Welles was constantly in debt with his crazy projects and movies that failed at the box office. Despite this, he was spending money madly, investing his wife's earnings in his strange ideas, other women, and lavish holidays. Rita, who was already suffering from paranoia, jealousy, and insecurity, was going crazy when she saw the love of her life's fling with Judy Garland, his orgies with young dancers, and the gossip in the magazine columns. Years later, in one of his last interviews, Welles would tell how Hayworth drank madly at midnight, drove on mountain roads as if she was thirsty for her life, destroyed the furniture in the house during her nervous breakdowns, and that the slightest incident turned into a matter of life and death. They divorced in 1947 after their first and last film together, 'The Lady From Shanghai'.

But of course, things were not easy. Love triangles, inheritance cases, accusations, evasions, and lies, worthy of Hollywood scandals, have occupied the headlines for a long time. Before divorcing her second husband, Hayworth began a secret relationship with the famous playboy Prince Ali Khan. His father, Aga Khan, was the spiritual leader of millions of Muslims and the ruler of a huge kingdom. The spice of the scandal was not only Hayworth's ongoing marriage but also the fact that Ali Khan had not divorced the mother of his two sons.

CAPTURED PRINCESS

Despite her boss Harry Cohn's $1.2 million lawsuit, condemnation messages from all over the world, and attacks from journalists, they got married in 1948, in a ceremony attended by 40 people on the French Riviera.

But the princess's life was not for Hayworth. Years later, she told her co-star Frank Langella, "I felt like I was in prison." “Two men were waiting in front of the door, lying on top of each other, to prevent me from leaving the room. I didn't want to live in a place where people kissed my skirts. What in God's name is that?! What nonsense! I had no intention of being a fucking princess anyway. Finally, I went to my elderly father-in-law. He loved me. 'Look, father, give me my children and I will leave your life. I said, 'I don't want anything.'

Of course, it wouldn't be that easy again. When they divorced in 1951, citing 'excessive violence', she found herself in a brutal battle of succession. Her struggle for her daughter Yasmin would turn into one of the most devastating events over the years.

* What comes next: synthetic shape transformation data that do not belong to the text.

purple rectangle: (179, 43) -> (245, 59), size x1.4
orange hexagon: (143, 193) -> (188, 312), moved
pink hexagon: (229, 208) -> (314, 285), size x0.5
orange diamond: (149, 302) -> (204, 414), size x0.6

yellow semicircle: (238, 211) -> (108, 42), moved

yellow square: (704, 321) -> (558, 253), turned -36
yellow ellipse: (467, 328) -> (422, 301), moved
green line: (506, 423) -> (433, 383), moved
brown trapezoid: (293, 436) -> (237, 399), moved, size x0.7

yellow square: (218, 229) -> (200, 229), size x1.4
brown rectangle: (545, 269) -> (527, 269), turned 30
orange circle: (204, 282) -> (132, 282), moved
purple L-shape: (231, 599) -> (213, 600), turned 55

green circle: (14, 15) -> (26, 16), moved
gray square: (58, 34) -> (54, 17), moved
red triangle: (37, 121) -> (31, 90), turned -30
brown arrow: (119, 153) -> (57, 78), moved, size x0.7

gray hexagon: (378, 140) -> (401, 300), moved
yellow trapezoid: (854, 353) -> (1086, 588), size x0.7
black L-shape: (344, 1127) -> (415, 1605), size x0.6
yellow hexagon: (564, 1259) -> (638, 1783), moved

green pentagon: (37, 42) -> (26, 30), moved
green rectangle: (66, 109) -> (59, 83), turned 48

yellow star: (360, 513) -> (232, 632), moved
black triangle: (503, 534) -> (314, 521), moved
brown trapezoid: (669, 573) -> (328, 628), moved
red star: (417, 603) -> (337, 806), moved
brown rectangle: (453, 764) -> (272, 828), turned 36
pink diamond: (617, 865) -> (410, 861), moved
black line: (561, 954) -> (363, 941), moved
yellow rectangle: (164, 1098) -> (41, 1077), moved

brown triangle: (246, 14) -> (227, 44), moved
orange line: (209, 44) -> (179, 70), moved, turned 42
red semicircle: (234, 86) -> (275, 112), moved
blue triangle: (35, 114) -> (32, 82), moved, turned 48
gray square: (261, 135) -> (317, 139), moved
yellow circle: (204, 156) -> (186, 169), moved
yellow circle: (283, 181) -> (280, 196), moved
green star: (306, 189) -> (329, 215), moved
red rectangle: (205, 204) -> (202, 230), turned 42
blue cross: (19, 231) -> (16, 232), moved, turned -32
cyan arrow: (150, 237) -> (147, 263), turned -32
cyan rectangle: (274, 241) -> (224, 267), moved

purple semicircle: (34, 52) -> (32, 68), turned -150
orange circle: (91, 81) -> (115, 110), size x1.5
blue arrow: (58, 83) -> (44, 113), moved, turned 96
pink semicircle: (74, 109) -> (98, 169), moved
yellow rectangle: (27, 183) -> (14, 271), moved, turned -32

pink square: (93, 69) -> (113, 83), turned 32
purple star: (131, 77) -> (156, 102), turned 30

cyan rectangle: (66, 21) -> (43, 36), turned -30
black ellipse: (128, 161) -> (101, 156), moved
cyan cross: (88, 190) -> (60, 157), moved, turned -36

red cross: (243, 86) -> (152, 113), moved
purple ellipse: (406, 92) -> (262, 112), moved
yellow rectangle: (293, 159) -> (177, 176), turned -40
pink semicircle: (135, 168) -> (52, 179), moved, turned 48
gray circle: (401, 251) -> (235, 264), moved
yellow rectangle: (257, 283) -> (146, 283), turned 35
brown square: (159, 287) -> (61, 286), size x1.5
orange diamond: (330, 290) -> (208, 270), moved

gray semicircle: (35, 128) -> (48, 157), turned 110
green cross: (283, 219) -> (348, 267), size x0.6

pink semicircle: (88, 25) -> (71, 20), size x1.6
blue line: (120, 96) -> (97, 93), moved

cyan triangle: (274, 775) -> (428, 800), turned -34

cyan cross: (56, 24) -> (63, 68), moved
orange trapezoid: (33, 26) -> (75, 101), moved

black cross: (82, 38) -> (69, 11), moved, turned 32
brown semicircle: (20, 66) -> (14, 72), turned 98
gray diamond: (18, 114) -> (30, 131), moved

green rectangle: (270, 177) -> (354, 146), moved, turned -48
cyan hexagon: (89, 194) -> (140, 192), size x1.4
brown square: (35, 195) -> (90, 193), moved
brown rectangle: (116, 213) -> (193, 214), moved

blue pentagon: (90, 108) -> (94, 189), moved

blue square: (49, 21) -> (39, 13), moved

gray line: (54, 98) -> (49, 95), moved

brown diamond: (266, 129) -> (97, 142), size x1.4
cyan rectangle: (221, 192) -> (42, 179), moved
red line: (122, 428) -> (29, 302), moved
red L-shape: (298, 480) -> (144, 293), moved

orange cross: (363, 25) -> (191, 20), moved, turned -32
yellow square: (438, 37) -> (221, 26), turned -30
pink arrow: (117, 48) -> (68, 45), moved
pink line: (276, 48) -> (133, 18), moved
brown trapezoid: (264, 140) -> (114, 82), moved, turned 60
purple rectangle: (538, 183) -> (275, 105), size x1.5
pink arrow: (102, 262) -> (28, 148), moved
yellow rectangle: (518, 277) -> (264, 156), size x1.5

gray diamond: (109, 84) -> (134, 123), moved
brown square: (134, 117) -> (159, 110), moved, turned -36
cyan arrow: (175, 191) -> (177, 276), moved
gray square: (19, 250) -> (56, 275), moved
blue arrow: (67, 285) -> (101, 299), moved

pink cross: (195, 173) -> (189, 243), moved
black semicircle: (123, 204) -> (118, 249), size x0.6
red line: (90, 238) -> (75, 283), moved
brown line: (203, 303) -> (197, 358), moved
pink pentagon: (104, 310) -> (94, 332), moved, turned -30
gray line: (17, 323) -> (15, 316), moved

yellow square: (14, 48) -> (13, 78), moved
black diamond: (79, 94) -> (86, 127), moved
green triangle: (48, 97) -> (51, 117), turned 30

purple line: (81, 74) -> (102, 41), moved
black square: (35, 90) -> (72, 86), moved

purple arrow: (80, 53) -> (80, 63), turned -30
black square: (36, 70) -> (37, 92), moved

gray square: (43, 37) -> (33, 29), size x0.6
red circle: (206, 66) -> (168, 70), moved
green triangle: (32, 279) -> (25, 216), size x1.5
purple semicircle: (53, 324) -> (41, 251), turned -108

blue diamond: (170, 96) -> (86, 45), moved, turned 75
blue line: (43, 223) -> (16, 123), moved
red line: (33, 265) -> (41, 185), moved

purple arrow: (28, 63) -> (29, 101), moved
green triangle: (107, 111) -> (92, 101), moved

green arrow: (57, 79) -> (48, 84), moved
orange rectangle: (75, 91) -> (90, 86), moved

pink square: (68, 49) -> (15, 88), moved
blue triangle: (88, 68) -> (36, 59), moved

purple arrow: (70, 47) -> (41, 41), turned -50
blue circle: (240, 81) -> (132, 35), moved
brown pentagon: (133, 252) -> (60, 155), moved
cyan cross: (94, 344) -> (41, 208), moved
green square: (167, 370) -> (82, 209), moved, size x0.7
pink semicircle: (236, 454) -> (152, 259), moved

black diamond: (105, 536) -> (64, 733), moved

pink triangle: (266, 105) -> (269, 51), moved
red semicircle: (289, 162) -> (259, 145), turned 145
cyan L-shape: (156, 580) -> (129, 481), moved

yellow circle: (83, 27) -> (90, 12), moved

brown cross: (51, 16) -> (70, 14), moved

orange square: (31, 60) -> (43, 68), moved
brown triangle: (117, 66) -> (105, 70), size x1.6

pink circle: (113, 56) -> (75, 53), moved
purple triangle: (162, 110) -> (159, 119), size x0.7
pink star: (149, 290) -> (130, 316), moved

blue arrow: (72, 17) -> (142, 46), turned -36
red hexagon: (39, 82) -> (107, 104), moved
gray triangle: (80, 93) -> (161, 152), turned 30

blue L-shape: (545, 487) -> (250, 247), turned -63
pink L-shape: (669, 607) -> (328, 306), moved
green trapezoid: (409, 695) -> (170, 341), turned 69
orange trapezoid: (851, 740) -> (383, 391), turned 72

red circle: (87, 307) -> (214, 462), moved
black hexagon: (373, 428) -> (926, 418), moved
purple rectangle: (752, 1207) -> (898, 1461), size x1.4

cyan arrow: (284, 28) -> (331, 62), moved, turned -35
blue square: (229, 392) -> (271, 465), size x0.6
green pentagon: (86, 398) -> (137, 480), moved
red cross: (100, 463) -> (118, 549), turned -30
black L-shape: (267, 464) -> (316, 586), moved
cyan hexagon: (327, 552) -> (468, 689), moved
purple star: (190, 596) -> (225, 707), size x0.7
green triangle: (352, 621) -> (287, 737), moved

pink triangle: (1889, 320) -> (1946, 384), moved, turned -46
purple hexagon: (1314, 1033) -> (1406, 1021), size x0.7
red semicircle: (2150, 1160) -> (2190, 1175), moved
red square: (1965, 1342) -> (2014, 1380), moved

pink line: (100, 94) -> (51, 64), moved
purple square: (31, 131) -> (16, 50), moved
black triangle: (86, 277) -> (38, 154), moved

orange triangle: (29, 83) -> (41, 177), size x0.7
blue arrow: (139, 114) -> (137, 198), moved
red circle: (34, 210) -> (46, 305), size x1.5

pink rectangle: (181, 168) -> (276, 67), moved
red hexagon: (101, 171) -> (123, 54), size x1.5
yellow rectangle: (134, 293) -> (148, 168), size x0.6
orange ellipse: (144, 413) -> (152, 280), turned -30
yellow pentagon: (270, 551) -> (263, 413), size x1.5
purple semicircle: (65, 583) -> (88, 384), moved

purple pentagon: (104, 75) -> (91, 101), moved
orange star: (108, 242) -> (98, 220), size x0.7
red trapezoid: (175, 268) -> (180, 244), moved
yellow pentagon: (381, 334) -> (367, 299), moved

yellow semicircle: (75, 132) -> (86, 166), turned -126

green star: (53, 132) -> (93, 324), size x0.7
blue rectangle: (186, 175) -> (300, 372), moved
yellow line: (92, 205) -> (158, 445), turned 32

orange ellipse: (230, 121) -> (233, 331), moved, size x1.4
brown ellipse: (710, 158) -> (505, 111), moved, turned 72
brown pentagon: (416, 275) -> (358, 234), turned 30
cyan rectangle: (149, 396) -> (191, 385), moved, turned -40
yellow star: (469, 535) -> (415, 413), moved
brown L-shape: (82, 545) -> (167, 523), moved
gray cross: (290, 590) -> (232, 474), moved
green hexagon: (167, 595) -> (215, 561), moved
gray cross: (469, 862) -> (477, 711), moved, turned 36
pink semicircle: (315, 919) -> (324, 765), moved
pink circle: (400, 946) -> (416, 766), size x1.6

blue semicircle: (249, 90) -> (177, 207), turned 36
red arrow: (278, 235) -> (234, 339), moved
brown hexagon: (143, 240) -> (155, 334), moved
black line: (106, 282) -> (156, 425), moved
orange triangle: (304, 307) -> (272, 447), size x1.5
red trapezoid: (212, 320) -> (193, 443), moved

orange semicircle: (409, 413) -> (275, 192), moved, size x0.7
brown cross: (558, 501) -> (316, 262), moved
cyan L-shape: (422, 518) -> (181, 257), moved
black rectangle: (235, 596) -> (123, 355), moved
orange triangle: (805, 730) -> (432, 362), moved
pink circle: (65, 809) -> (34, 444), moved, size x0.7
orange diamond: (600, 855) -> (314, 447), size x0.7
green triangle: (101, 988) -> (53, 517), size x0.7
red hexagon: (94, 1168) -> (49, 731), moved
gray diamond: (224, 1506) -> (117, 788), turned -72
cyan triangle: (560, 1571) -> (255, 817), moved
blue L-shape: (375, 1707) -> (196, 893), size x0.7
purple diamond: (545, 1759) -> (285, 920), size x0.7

Rita Hayworth had two more marriages in the 1950s and 1960s when she completely severed her ties with cinema. The situation has not changed in these either. Men after money, rude husbands who beat her insecurity even more, unhappy, vile relationships...

Tragically, perhaps it was her mind playing tricks on her that she started to struggle with Alzheimer's from her 40s onwards. She erased everything she wanted to forget since her childhood by watching Central Park from the window of his daughter Yasmin's house in Manhattan. The disease, which was long confused with alcoholism, was diagnosed only in 1980. On her deathbed, she didn't know her daughter, who gave up everything to take care of her. Her father's breath, her husband's hand clinging to her thin neck, and her only love of smelling other women in her hair, were erased from her mind.

Rita Hayworth could not wake up from the coma she entered in 1987 at the age of 68. Happiness perhaps found him in the darkness of the last chapter of his life.